WHAT TO PRODUCE | When you reach the line containing "Restez connecté" in the records below, set it down exactly, together with every later line through the end, but not the pictures.

(Beginning of RECORDED INFORMATION)

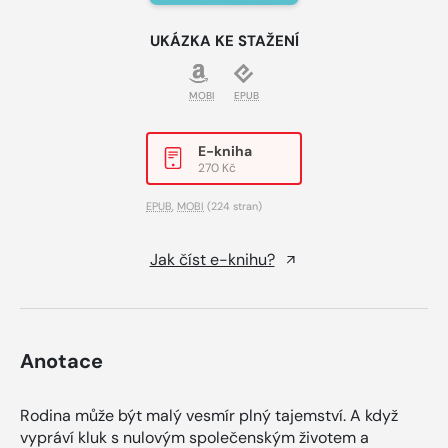
UKÁZKA KE STAŽENÍ
MOBI
EPUB
E-kniha
270 Kč
EPUB
,
MOBI
(224 stran)
Jak číst e-knihu?
Anotace
Rodina může být malý vesmír plný tajemství. A když
vypráví kluk s nulovým společenským životem a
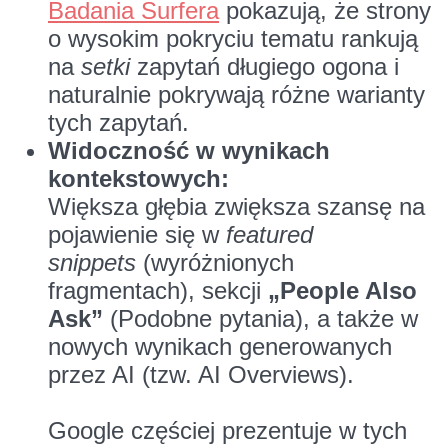
Badania Surfera
pokazują, że strony
o wysokim pokryciu tematu rankują
na
setki
zapytań długiego ogona i
naturalnie pokrywają różne warianty
tych zapytań.
Widoczność w wynikach
kontekstowych:
Większa głębia zwiększa szansę na
pojawienie się w
featured
snippets
(wyróżnionych
fragmentach), sekcji
„People Also
Ask”
(Podobne pytania), a także w
nowych wynikach generowanych
przez AI (tzw. AI Overviews).
Google częściej prezentuje w tych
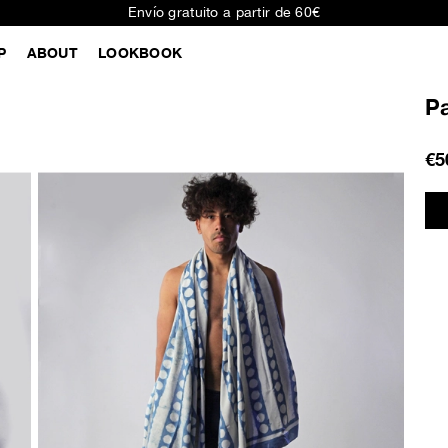
Envío gratuito a partir de 60€
P
ABOUT
LOOKBOOK
P
€5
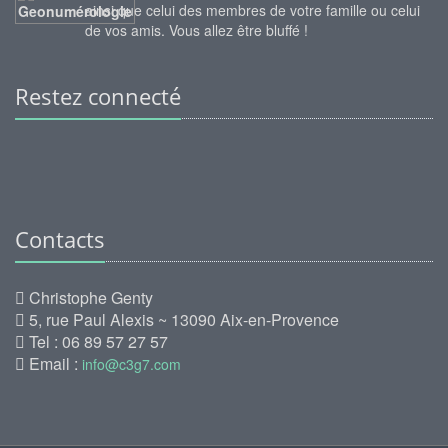
ainsi que celui des membres de votre famille ou celui
de vos amis. Vous allez être bluffé !
Restez connecté
Contacts
Christophe Genty
5, rue Paul Alexis ~ 13090 Aix-en-Provence
Tel : 06 89 57 27 57
Email :
info@c3g7.com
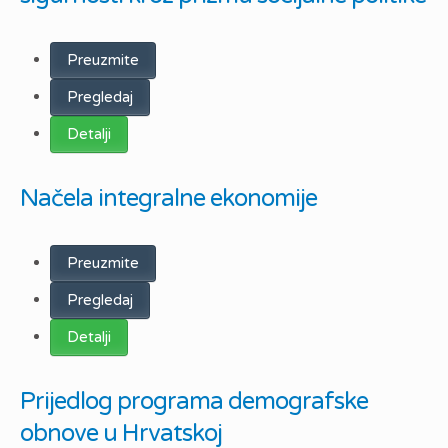
Preuzmite
Pregledaj
Detalji
Načela integralne ekonomije
Preuzmite
Pregledaj
Detalji
Prijedlog programa demografske
obnove u Hrvatskoj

(End of RECORDED INFORMATION)

YOUR RESPONSE |
Restez connecté
Contacts
Christophe Genty
5, rue Paul Alexis ~ 13090 Aix-en-Provence
Tel : 06 89 57 27 57
Email :
info@c3g7.com
Preuzmite
Pregledaj
Detalji
Načela integralne ekonomije
Preuzmite
Pregledaj
Detalji
Prijedlog programa demografske
obnove u Hrvatskoj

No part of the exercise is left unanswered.